Allianser mellan Arbetare och Arbetsgifvare. En ny företeelse på det socialpolitiska området. [Studenterföreningen Verdandis Småskrifter. 109.].

Stockholm, (1902). 8vo. Original printed orange wrappers. Wrappers fully intact but loosened from book block. Internally very fresh and clean. Uncut. 30 pp.

First edition, third thousand.

Wicksell contributed to a number of different economic disciplines, including his groundbreaking work in monetary theory.
"The standard view of the quantity theory before Wicksell was that increases in the money supply have a direct effect on prices - more money chasing the same amount of goods. Wicksell focused on the indirect effect. In elaborating this effect, Wicksell distinguished between the real rate of return on new capital (Wicksell called this the 'natural rate of interest') and the actual market rate of interest.
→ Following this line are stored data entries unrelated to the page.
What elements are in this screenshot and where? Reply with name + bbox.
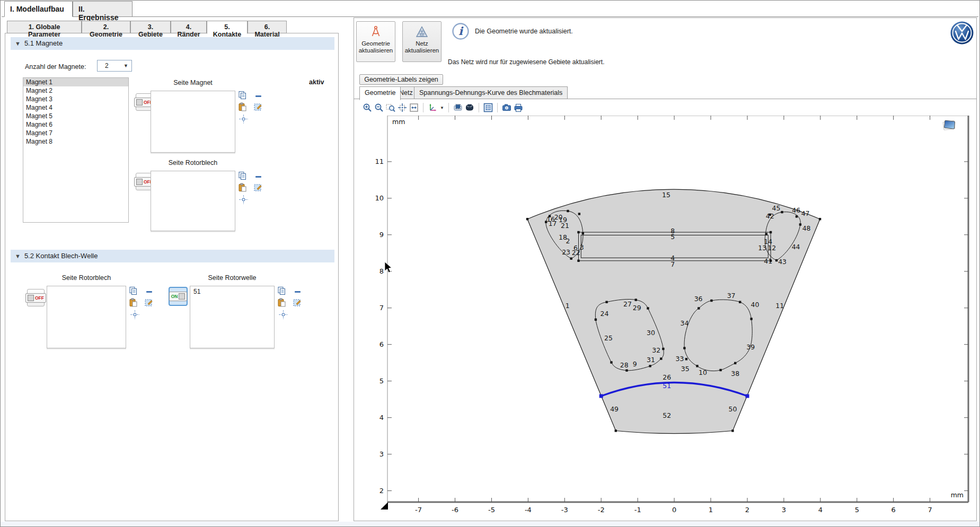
kontakt-rotorblech-toggle[interactable]: OFF	[27, 289, 45, 306]
edge-label: 30	[647, 329, 655, 337]
copy-image-icon[interactable]	[453, 103, 463, 112]
image-snapshot-icon[interactable]	[465, 103, 474, 112]
edge-label: 2	[566, 237, 570, 245]
content-frame-line	[2, 16, 978, 17]
mesh-icon	[415, 25, 429, 39]
edge-label: 49	[610, 405, 619, 413]
seite-rotorwelle-selection-box[interactable]: 51	[190, 286, 275, 348]
svg-text:1: 1	[709, 506, 713, 514]
clear-selection-icon[interactable]	[144, 298, 153, 308]
copy-icon[interactable]	[129, 286, 138, 295]
magnet-count-label: Anzahl der Magnete:	[25, 63, 86, 71]
view-tab-geometrie[interactable]: Geometrie	[359, 86, 401, 100]
seite-rotorblech-selection-box[interactable]	[151, 171, 235, 231]
edge-label: 10	[699, 368, 707, 376]
chevron-down-icon: ▼	[123, 63, 128, 68]
print-icon[interactable]	[514, 103, 523, 112]
edge-label: 35	[681, 365, 690, 373]
graphics-toolbar: ▼	[363, 102, 523, 113]
section-header-magnete[interactable]: ▼5.1 Magnete	[11, 37, 334, 50]
magnet-list-item[interactable]: Magnet 3	[23, 95, 128, 103]
edge-label: 15	[662, 191, 670, 199]
zoom-to-selection-icon[interactable]	[130, 310, 139, 319]
edge-label: 21	[561, 222, 569, 230]
edge-label: 6	[573, 244, 578, 252]
update-geometry-label: Geometrie aktualisieren	[357, 40, 394, 54]
edge-label: 52	[663, 411, 671, 419]
tab-material[interactable]: 6. Material	[248, 21, 287, 33]
plot-settings-grid-icon[interactable]	[483, 103, 493, 112]
zoom-to-selection-icon[interactable]	[279, 310, 288, 319]
camera-icon[interactable]	[502, 103, 511, 112]
seite-rotorwelle-toggle[interactable]: ON	[169, 287, 188, 306]
edge-label: 33	[675, 355, 684, 363]
tab-gebiete[interactable]: 3. Gebiete	[130, 21, 171, 33]
seite-magnet-selection-box[interactable]	[151, 91, 235, 153]
section-header-kontakt[interactable]: ▼5.2 Kontakt Blech-Welle	[11, 250, 334, 262]
magnet-list-item[interactable]: Magnet 6	[23, 120, 128, 129]
zoom-out-icon[interactable]	[374, 103, 384, 112]
update-geometry-button[interactable]: Geometrie aktualisieren	[356, 21, 395, 62]
paste-icon[interactable]	[238, 183, 247, 192]
zoom-extents-icon[interactable]	[409, 103, 419, 112]
paste-icon[interactable]	[238, 102, 247, 111]
tab-modellaufbau[interactable]: I. Modellaufbau	[4, 1, 73, 17]
collapse-triangle-icon: ▼	[15, 253, 21, 259]
magnet-list-item[interactable]: Magnet 5	[23, 112, 128, 120]
svg-text:-2: -2	[598, 506, 605, 514]
paste-icon[interactable]	[129, 298, 138, 307]
svg-text:3: 3	[379, 450, 384, 458]
magnet-list-item[interactable]: Magnet 2	[23, 86, 128, 95]
section-title: 5.1 Magnete	[24, 39, 63, 47]
svg-text:7: 7	[379, 304, 384, 312]
svg-text:-7: -7	[415, 506, 422, 514]
remove-icon[interactable]	[145, 287, 154, 296]
tab-globale-parameter[interactable]: 1. Globale Parameter	[7, 21, 82, 33]
zoom-to-selection-icon[interactable]	[239, 115, 248, 124]
axis-orientation-icon[interactable]	[428, 103, 437, 112]
edge-label: 25	[604, 334, 613, 342]
remove-icon[interactable]	[293, 287, 302, 296]
geometry-labels-button[interactable]: Geometrie-Labels zeigen	[359, 74, 443, 85]
zoom-box-icon[interactable]	[386, 103, 395, 112]
magnet-list-item[interactable]: Magnet 4	[23, 103, 128, 112]
update-mesh-button[interactable]: Netz aktualisieren	[402, 21, 442, 62]
edge-label: 11	[775, 302, 784, 310]
remove-icon[interactable]	[254, 92, 263, 101]
copy-icon[interactable]	[277, 286, 286, 295]
tab-raender[interactable]: 4. Ränder	[171, 21, 207, 33]
paste-icon[interactable]	[277, 298, 286, 307]
edge-label: 3	[580, 243, 584, 251]
copy-icon[interactable]	[238, 91, 247, 100]
clear-selection-icon[interactable]	[293, 298, 302, 308]
magnet-count-select[interactable]: 2 ▼	[97, 60, 132, 72]
edge-label: 43	[778, 258, 787, 266]
tab-kontakte[interactable]: 5. Kontakte	[207, 21, 248, 34]
update-mesh-label: Netz aktualisieren	[403, 40, 440, 54]
edge-label: 41	[764, 257, 772, 265]
zoom-in-icon[interactable]	[363, 103, 372, 112]
clear-selection-icon[interactable]	[253, 103, 262, 112]
group-title-seite-rotorblech: Seite Rotorblech	[151, 159, 235, 166]
remove-icon[interactable]	[254, 172, 263, 181]
edge-label: 51	[663, 382, 671, 390]
dropdown-caret-icon[interactable]: ▼	[440, 106, 444, 110]
compass-icon	[369, 25, 383, 39]
kontakt-rotorblech-selection-box[interactable]	[47, 286, 126, 348]
magnet-list-item[interactable]: Magnet 1	[23, 78, 128, 86]
tab-ergebnisse[interactable]: II. Ergebnisse	[73, 1, 133, 17]
zoom-to-selection-icon[interactable]	[239, 195, 248, 204]
clear-selection-icon[interactable]	[253, 183, 262, 192]
geometry-plot[interactable]: -7-6-5-4-3-2-101234567234567891011mmmm 1…	[354, 116, 976, 521]
tab-geometrie[interactable]: 2. Geometrie	[82, 21, 130, 33]
zoom-selected-icon[interactable]	[398, 103, 407, 112]
magnet-list-item[interactable]: Magnet 8	[23, 137, 128, 146]
copy-icon[interactable]	[238, 171, 247, 180]
magnet-list-item[interactable]: Magnet 7	[23, 129, 128, 137]
plot-corner-icon[interactable]	[943, 120, 955, 130]
view-tab-spannungs-dehnungs-kurve[interactable]: Spannungs-Dehnungs-Kurve des Blechmateri…	[414, 86, 568, 99]
edge-label: 39	[746, 343, 755, 351]
edge-label: 29	[633, 304, 641, 312]
magnet-listbox[interactable]: Magnet 1Magnet 2Magnet 3Magnet 4Magnet 5…	[23, 77, 129, 223]
edge-label: 27	[623, 300, 632, 308]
He argued that if the banks reduced the rate of interest below the real rate of return on capital, the amount of loan capital demanded would increase and the amount of saving supplied would fall. Investment, which equaled saving before the interest rate fell, would exceed saving at the lower rate. The increase in investment would increase overall spending, thus driving up prices. This cumulative process of inflation would stop only when the banks’ reserves had fallen to their legal or desired limit, whichever was higher.

In laying out this theory, Wicksell began the conversion of the old quantity theory into a full-blown theory of prices. The Stockholm school, of which Wicksell was the father figure, ran with this insight and developed its own version of macroeconomics. In some ways this version resembled later Keynesian economics. Among the young Swedish economists who learned from Wicksell were Bertil Ohlin, Gunnar Myrdal, and Dag Hammarskjöld, later secretary general of the United Nations." (Tthe Library of Economics and Liberty).